We verify requests via your account email or other reasonable steps. We respond within 30 days in the EEA/UK and 45 days in the U.S. (with permitted extensions). You may appeal a denied request by replying to our decision email. You may also lodge a complaint with your local data protection authority in the EEA/UK.

10) Children

The Service is intended for business users and is not directed to children. We do not knowingly collect data from anyone under 13 (or under 16 in the EEA/UK without appropriate consent). If you believe a child has provided data, contact us and we will delete it.

11) Avatars, likeness, and voice

The Service processes video/audio to create avatar outputs at our customers' direction. We do not create or store biometric identifiers intended to uniquely identify a person (such as face-geometry templates or voiceprints).

Prohibited uses. The Service may not be used for biometric identification, liveness detection, or identity recognition of individuals, and may not be used to impersonate real people without proper authorization. These restrictions apply to all customer deployments and content.

12) Do Not Sell/Share and Global Privacy Control

We do not sell personal information and do not share it for cross-context behavioral advertising. We honor Global Privacy Control (GPC) signals on our website where applicable, which allow users to signal opt-out/consent preferences via their browser or extensions.

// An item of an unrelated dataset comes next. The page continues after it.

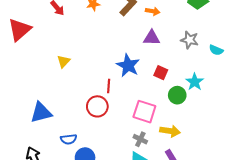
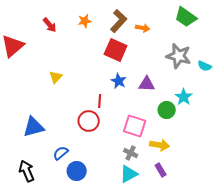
purple triangle: (152, 38) -> (147, 84), moved
gray star: (189, 40) -> (179, 56), size x1.4
blue star: (128, 65) -> (119, 81), size x0.7
red square: (161, 73) -> (116, 50), moved, size x1.6
blue semicircle: (69, 139) -> (61, 153), turned 147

13) Law enforcement and legal requests

We review requests for legal validity, seek to narrow scope, and notify relevant customers or users before disclosure unless legally prohibited or there is a clear risk of harm or emergency.

14) Changes to this Policy

We may update this Policy. For material changes, we will provide advance notice (e.g., 14–30 days) via the Service or email where feasible. We will post the Effective Date and provide prior versions upon request.

15) Contact

Questions or requests: simon@saltfish.ai

If you are an End User (Viewer) of a customer deployment, please contact that customer (the site/app owner) first; we'll assist them as needed.